Следствие в отношении родственников Николаева



2016-01-02 490 Обсуждений (0)
Следствие в отношении родственников Николаева 0.00 из 5.00 0 оценок




Параллельно с допросами Николаева, шли допросы и его ближайших родственников: жены Мильды Драуле, сводного брата Петра, матери Николаева, а также сестры Мильды Драуле и ее мужа.

Мильда Драуле была допрошена в день убийства и еще раз 3 декабря. Помимо вопросов о связях с иностранцами следователей интересовала их семья, особенно Николаев, его повседневная жизнь и общее настроение. 9 декабря и в следующие дни она подвергалась повторным допросам[568]. Протоколы допросов свидетельствуют, что ее понуждали делать все новые и новые «признания». Во время допроса 3 декабря, когда ее попросили описать обстоятельства исключения Николаева из партии, она сказала, что его переполняло чувство глубокой неприязни, которое не переходило, однако, в антисоветские настроения. Она согласилась с тем, что видела осуждающие Сталина записи в дневнике Николаева, однако не придавала им особого значения. По ее словам, они были связаны с сумбурной манерой письма Николаева. Однако во время допроса 9 декабря она призналась, что не только Николаев проявлял антисоветские настроения, но она тоже разделяла его антисоветские взгляды. Первоначально его настроения просто беспокоили ее. Однако постепенно она полностью попала под влияние его речей и «не заметила, как он вырос в активного классового врага». На следующий день «антисоветские» настроения перешли в «террористические» — она сказала, что была знакома с террористическими взглядами Николаева, которые тот высказывал в особенно резкой форме. Он якобы заявлял, что необходимо физически наказывать партийных руководителей, упоминал при этом имена Сталина и Кирова. Днем позже она снова говорила, что знала о вредных политических воззрениях Николаева и связывала его с зиновьевской оппозицией. Среди прочих, «тесную связь» с Николаевым поддерживали, очевидно, Котолынов и Звездов. Она уточнила эту информацию днем позже и составила список зиновьевцев, с которыми был связан Николаев. Она также вовлекла в это дело своего деверя Романа Кулишера, мужа сестры Ольги Драуле.

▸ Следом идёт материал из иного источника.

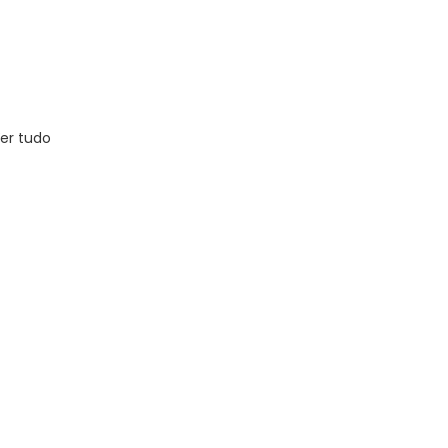
er tudo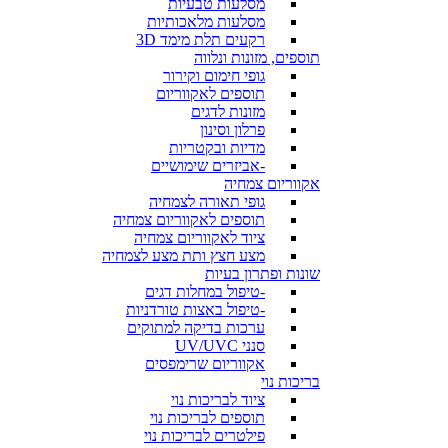
מסלעות טבעיות
מסלעות מלאכותיות
רקעים תלת מימד 3D
תוספים, מזונות ונלווה
גופי חימום וקירור
תוספים לאקווריום
מזונות לדגים
פרלון וסינון
מדיות ובקטריות
-אביזרים שימושיים
אקווריום צמחיה
גופי תאורה לצמחיה
תוספים לאקווריום צמחיה
ציוד לאקווריום צמחיה
מצע חצץ ותת מצע לצמחיה
שונות ופתרון בעיות
-טיפול במחלות דגים
-טיפול באצות טורדניות
ערכות בדיקה למתוקים
סנני UV/UVC
אקווריום שרימפסים
בריכות נוי
ציוד לבריכות נוי
תוספים לבריכות נוי
פילטרים לבריכות נוי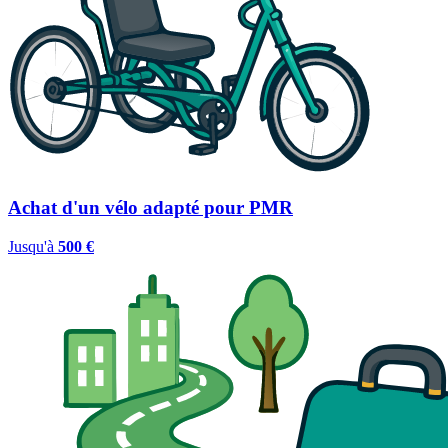
Achat d'un vélo adapté pour PMR
Jusqu'à
500 €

Допрашивался также и сводный брат Николаева, Петр; первый раз он был допрошен 3 декабря. Случилось так, что он дезертировал из Красной армии и жил на полулегальном положении. Он признался в краже денег и оружия, однако отрицал, что знал что-то об убийстве Кирова — он даже не знал, кто именно убил его[569]. Тем не менее всего через два дня Агранов доложил: Петр дал показания, что якобы Николаев объявил себя врагом советской власти и имел контакты с общиной выходцев из Германии, проживавших в Ленинграде. Во время допроса 7 декабря он признался в своем участии в убийстве Кирова; в то же время он отказался отвечать на вопросы об этом участии или же на другие вопросы, связанные с убийством[570]. Еще несколько дней спустя он заявил, что они вместе с Николаевым ездили в Москву в 1932 г., чтобы убить Сталина. Он также подробно рассказал, что Николаев хотел совершить какой-нибудь крупный террористический акт, после чего перебраться за границу и помогать Троцкому в свержении советской власти. Это могло случиться только при условии нападения на Советский Союз иностранных капиталистических держав, и Николаев был готов содействовать им в этом[571].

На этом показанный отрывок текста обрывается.